応報(前編)
秀
水(注:現浙江省嘉興市)に張鑑(ちょうかん)という人がいた。その日の暮らしにも困るほど落ちぶれ果てていながら正業にもつかず、日々、芸者遊びにうつつを抜かしていた。妻がせっせと糸を紡いで生活費を稼いだのだが、これが張鑑にはもったいないほどよくできた妻で、恨み言一つこぼさなかった。妻の苦労も顧みず、張鑑は新たに芸者を見そめた。あろうことかその花代欲しさに、自分の妻を人買いに売り飛ばしてしまった。

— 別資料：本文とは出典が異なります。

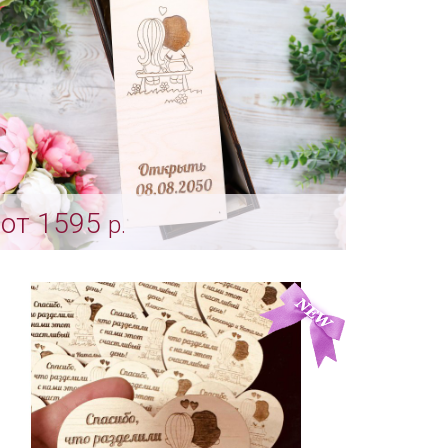
от 1595
р.
Винная церемония - индивидуальный
дизайн "Love is"
Арт: shtu_0207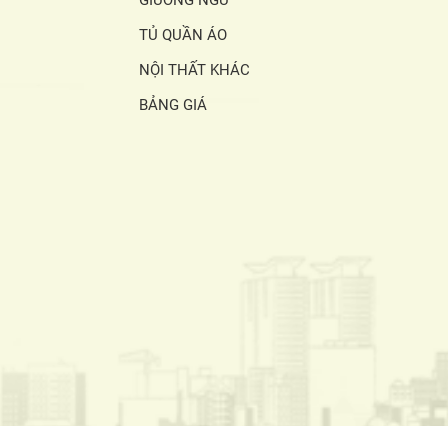
GIƯỜNG NGỦ
TỦ QUẦN ÁO
NỘI THẤT KHÁC
BẢNG GIÁ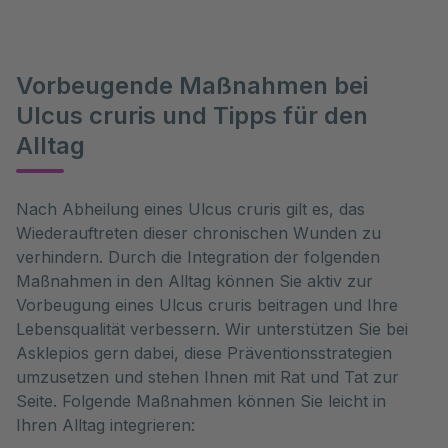
Vorbeugende Maßnahmen bei
Ulcus cruris und Tipps für den
Alltag
Nach Abheilung eines Ulcus cruris gilt es, das 
Wiederauftreten dieser chronischen Wunden zu 
verhindern. Durch die Integration der folgenden 
Maßnahmen in den Alltag können Sie aktiv zur 
Vorbeugung eines Ulcus cruris beitragen und Ihre 
Lebensqualität verbessern. Wir unterstützen Sie bei 
Asklepios gern dabei, diese Präventionsstrategien 
umzusetzen und stehen Ihnen mit Rat und Tat zur 
Seite. Folgende Maßnahmen können Sie leicht in 
Ihren Alltag integrieren: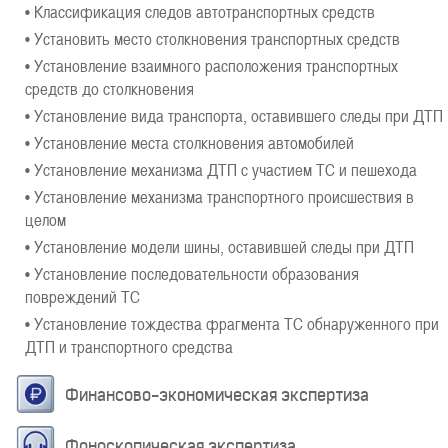
• Классификация следов автотранспортных средств
• Установить место столкновения транспортных средств
• Установление взаимного расположения транспортных
средств до столкновения
• Установление вида транспорта, оставившего следы при ДТП
• Установление места столкновения автомобилей
• Установление механизма ДТП с участием ТС и пешехода
• Установление механизма транспортного происшествия в
целом
• Установление модели шины, оставившей следы при ДТП
• Установление последовательности образования
повреждений ТС
• Установление тождества фрагмента ТС обнаруженного при
ДТП и транспортного средства
Финансово-экономическая экспертиза
Фоноскопическая экспертиза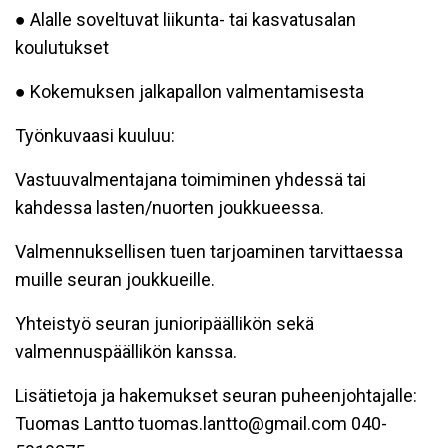
● Alalle soveltuvat liikunta- tai kasvatusalan
koulutukset
● Kokemuksen jalkapallon valmentamisesta
Työnkuvaasi kuuluu:
Vastuuvalmentajana toimiminen yhdessä tai
kahdessa lasten/nuorten joukkueessa.
Valmennuksellisen tuen tarjoaminen tarvittaessa
muille seuran joukkueille.
Yhteistyö seuran junioripäällikön sekä
valmennuspäällikön kanssa.
Lisätietoja ja hakemukset seuran puheenjohtajalle:
Tuomas Lantto tuomas.lantto@gmail.com 040-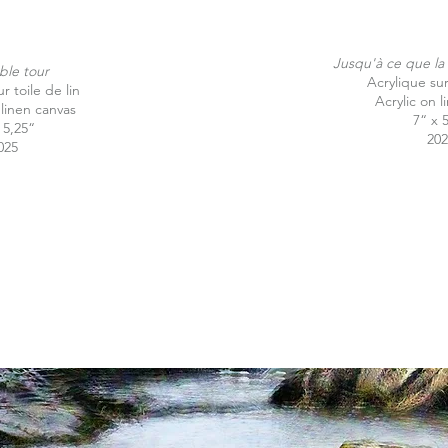
Jusqu'à ce que la
ble tour
Acrylique sur
r toile de lin
Acrylic on l
 linen canvas
7“ x 
 5,25“
20
025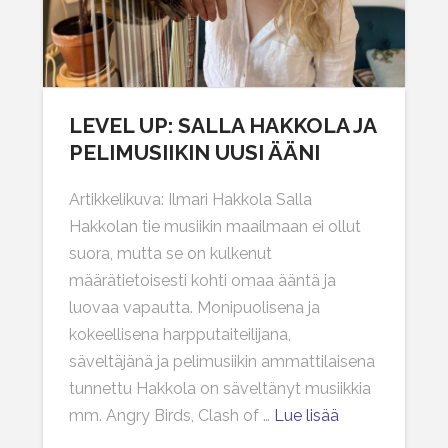
LEVEL UP: SALLA HAKKOLA JA
PELIMUSIIKIN UUSI ÄÄNI
Artikkelikuva: Ilmari Hakkola Salla
Hakkolan tie musiikin maailmaan ei ollut
suora, mutta se on kulkenut
määrätietoisesti kohti omaa ääntä ja
luovaa vapautta. Monipuolisena ja
kokeellisena harpputaiteilijana,
säveltäjänä ja pelimusiikin ammattilaisena
tunnettu Hakkola on säveltänyt musiikkia
mm. Angry Birds, Clash of …
Lue lisää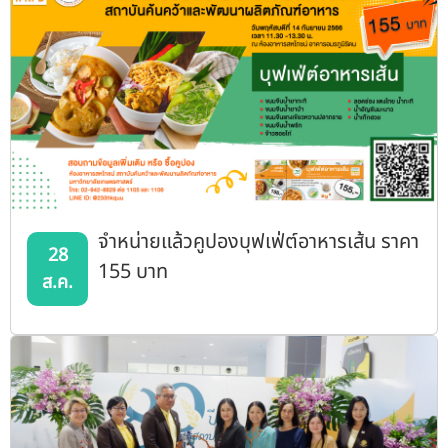
จำหน่ายแล้วคูปองบุฟเฟ่ต์อาหารเส้น ราคา
28
155 บาท
ส.ค.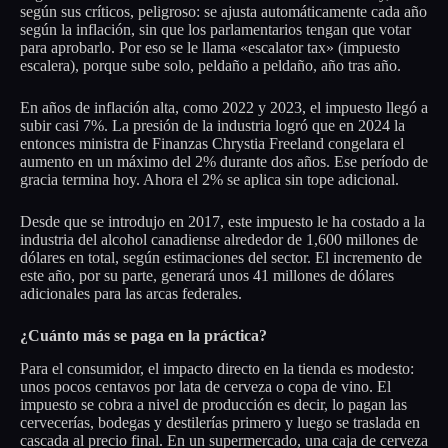
según sus críticos, peligroso: se ajusta automáticamente cada año
según la inflación, sin que los parlamentarios tengan que votar
para aprobarlo. Por eso se le llama «escalator tax» (impuesto
escalera), porque sube solo, peldaño a peldaño, año tras año.
En años de inflación alta, como 2022 y 2023, el impuesto llegó a
subir casi 7%. La presión de la industria logró que en 2024 la
entonces ministra de Finanzas Chrystia Freeland congelara el
aumento en un máximo del 2% durante dos años. Ese período de
gracia termina hoy. Ahora el 2% se aplica sin tope adicional.
Desde que se introdujo en 2017, este impuesto le ha costado a la
industria del alcohol canadiense alrededor de 1,600 millones de
dólares en total, según estimaciones del sector. El incremento de
este año, por su parte, generará unos 41 millones de dólares
adicionales para las arcas federales.
¿Cuánto más se paga en la práctica?
Para el consumidor, el impacto directo en la tienda es modesto:
unos pocos centavos por lata de cerveza o copa de vino. El
impuesto se cobra a nivel de producción es decir, lo pagan las
cervecerías, bodegas y destilerías primero y luego se traslada en
cascada al precio final. En un supermercado, una caja de cerveza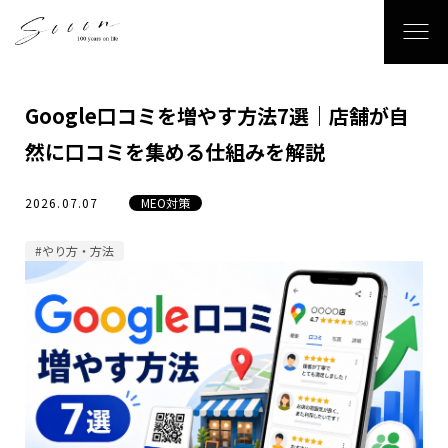
Google口コミを増やす方法7選｜店舗が自
然に口コミを集める仕組みを解説
2026.07.07
MEO対策
#やり方・方法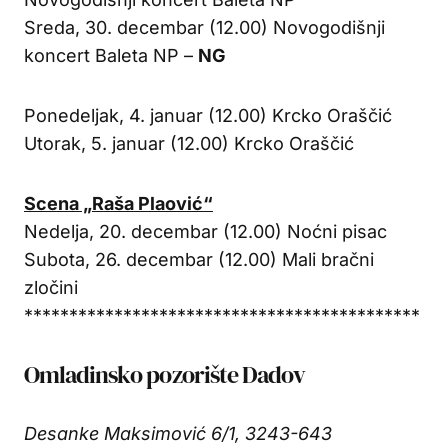
Sreda, 30. decembar (12.00) Novogodišnji
koncert Baleta NP –
NG
Ponedeljak, 4. januar (12.00) Krcko Oraščić
Utorak, 5. januar (12.00) Krcko Oraščić
Scena „Raša Plaović“
Nedelja, 20. decembar (12.00) Noćni pisac
Subota, 26. decembar (12.00) Mali bračni
zločini
********************************************
Omladinsko pozorište Dadov
Desanke Maksimović 6/1, 3243-643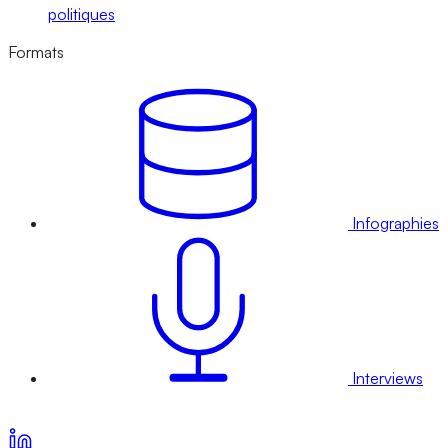
politiques
Formats
Infographies
Interviews
Voir nos offres d’abonnement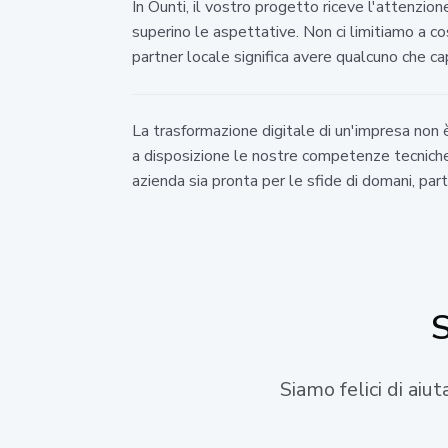
In Ounti, il vostro progetto riceve l'attenzi
superino le aspettative. Non ci limitiamo a co
partner locale significa avere qualcuno che c
La trasformazione digitale di un'impresa non
a disposizione le nostre competenze tecniche 
azienda sia pronta per le sfide di domani, pa
S
Siamo felici di aiu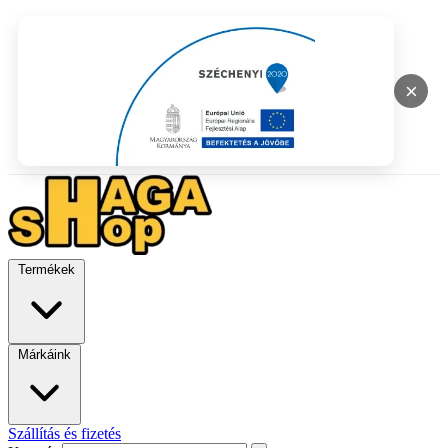
×
Termékek
Márkáink
Szállítás és fizetés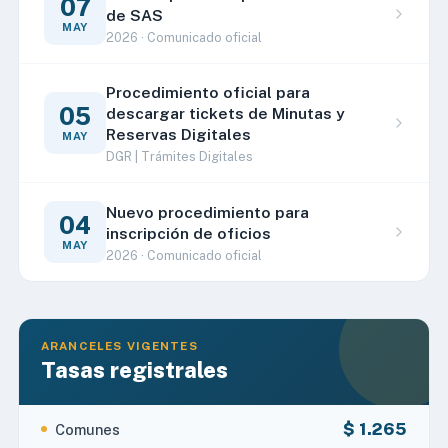
07
de SAS
MAY
2026 · Comunicado oficial
Procedimiento oficial para
05
descargar tickets de Minutas y
Reservas Digitales
MAY
DGR | Trámites Digitales
Nuevo procedimiento para
04
inscripción de oficios
MAY
2026 · Comunicado oficial
ARANCELES VIGENTES
Tasas registrales
$ 1.265
Comunes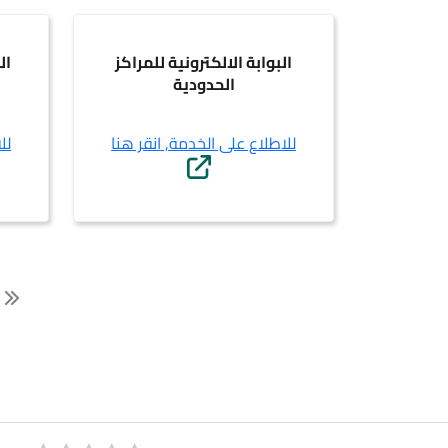
البوابة الالكترونية للمراكز
ال
الحدودية
للاطلاع على الخدمة, انقر هنا
لل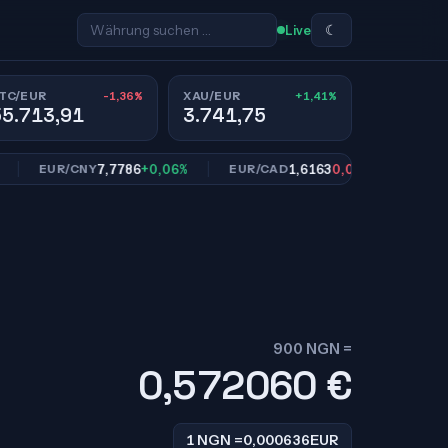
☾
Live
-1,36%
+1,41%
TC/EUR
XAU/EUR
55.713,91
3.741,75
7,7786
+0,06%
1,6163
0,00%
10
EUR/CNY
EUR/CAD
EUR/SEK
900 NGN =
0,572060
€
1 NGN =
0,000636
EUR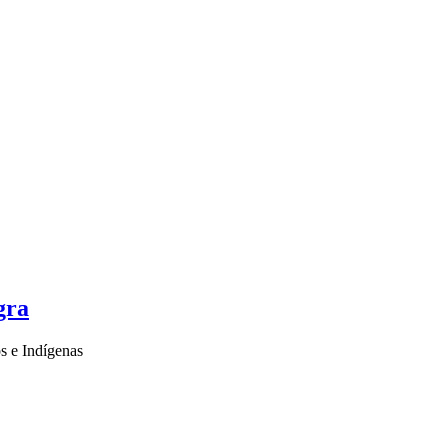
gra
s e Indígenas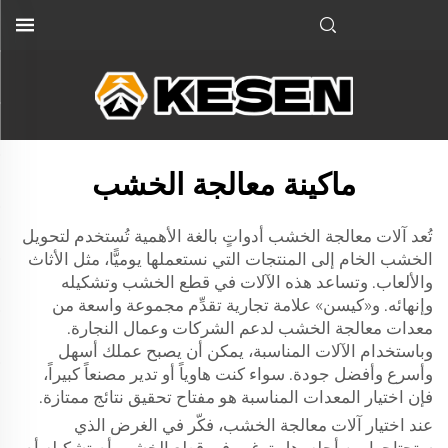
ماكينة معالجة الخشب
تُعد آلات معالجة الخشب أدواتٍ بالغة الأهمية تُستخدم لتحويل
الخشب الخام إلى المنتجات التي نستعملها يوميًّا، مثل الأثاث
والألعاب. وتساعد هذه الآلات في قطع الخشب وتشكيله
وإنهائه. و«كيسن» علامة تجارية تقدِّم مجموعة واسعة من
معدات معالجة الخشب لدعم الشركات وعمال النجارة.
وباستخدام الآلات المناسبة، يمكن أن يصبح عملك أسهل
وأسرع وأفضل جودة. سواء كنت هاوياً أو تدير مصنعاً كبيراً،
فإن اختيار المعدات المناسبة هو مفتاح تحقيق نتائج ممتازة.
عند اختيار آلات معالجة الخشب، فكّر في الغرض الذي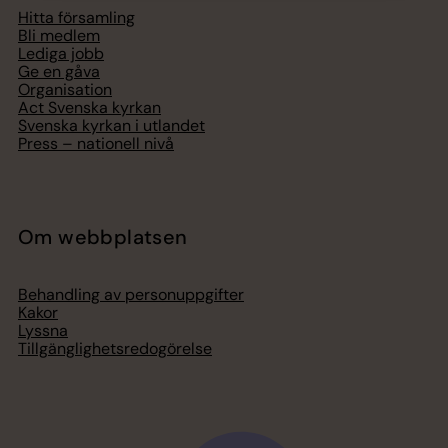
Hitta församling
Bli medlem
Lediga jobb
Ge en gåva
Organisation
Act Svenska kyrkan
Svenska kyrkan i utlandet
Press – nationell nivå
Om webbplatsen
Behandling av personuppgifter
Kakor
Lyssna
Tillgänglighetsredogörelse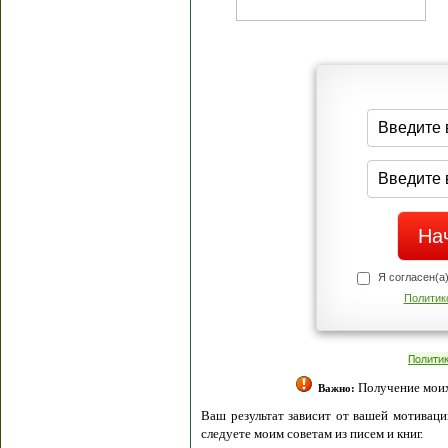
Я согласен(а
Политик
Полити
Получение моих 
Важно:
Ваш результат зависит от вашей мотивации
следуете моим советам из писем и книг.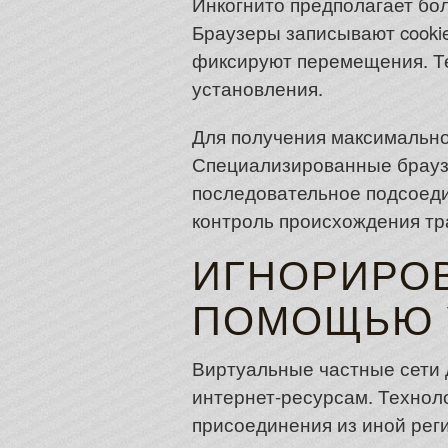
Инкогнито предполагает бо
Браузеры записывают cooki
фиксируют перемещения. Те
установления.
Для получения максимально
Специализированные браузе
последовательное подсоеди
контроль происхождения тр
ИГНОРИРОВ
ПОМОЩЬЮ 
Виртуальные частные сети 
интернет-ресурсам. Технол
присоединения из иной рег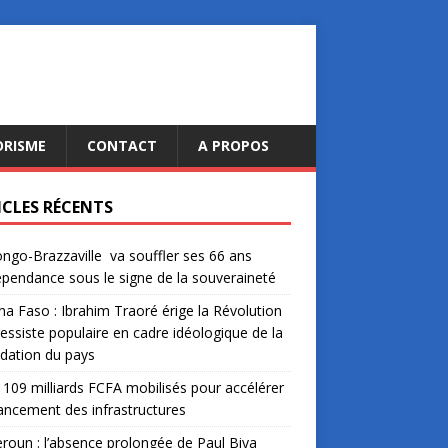
ORISME
CONTACT
A PROPOS
ICLES RÉCENTS
ngo-Brazzaville va souffler ses 66 ans
épendance sous le signe de la souveraineté
na Faso : Ibrahim Traoré érige la Révolution
essiste populaire en cadre idéologique de la
dation du pays
: 109 milliards FCFA mobilisés pour accélérer
nancement des infrastructures
oun : l’absence prolongée de Paul Biya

妻は死んでも行こうとしなかったが、人買い引きずられるようにして船に乗せられた。船が到着したところは水郷で、林の奥深くに高い垣根に囲まれた邸があった。
人買いが門を叩くと老婆が顔をのぞかせた。
「品物が着いたんだねえ」
老婆は張鑑の妻を見てうれしそうに言った。妻は一室に押し込められたのだが、格子がはめられている上に見張りまでいてまるで牢獄のようであっ
た。中には十数人もの女達がいて、ある者は憂い顔で坐り込み、ある者はひたすら泣いていた。
張鑑の妻は食を断ち、泣きながら死を求めた。怒った見張りが叱り飛ばすと、妻は嘘をついてこう言った。
「私は金の髪飾りを一箱を持っております。亡くなった母の形見です。夫が浪費家なので、内緒でお隣に預けておいたのです。そのままにしておきたくないのです。どうか、取りに戻らせて下さい」
見張りがこの話を主人に告げたところ、早速、妻を船に乗せて秀水へ戻ることにした。
秀水に着くやいなや、張鑑の妻は逃げ出して大声で助けを求めた。
「罪もない私を夫は売り飛ばした」
騒ぎを聞きつけて集まった人々が妻を保護し、人買いは役人に捕えられた。張鑑を拘引(こういん)しようとしたところ、すでに逃亡した後であっ
た。張鑑の行方はわからず、証拠不十分のまま人買いは釈放された。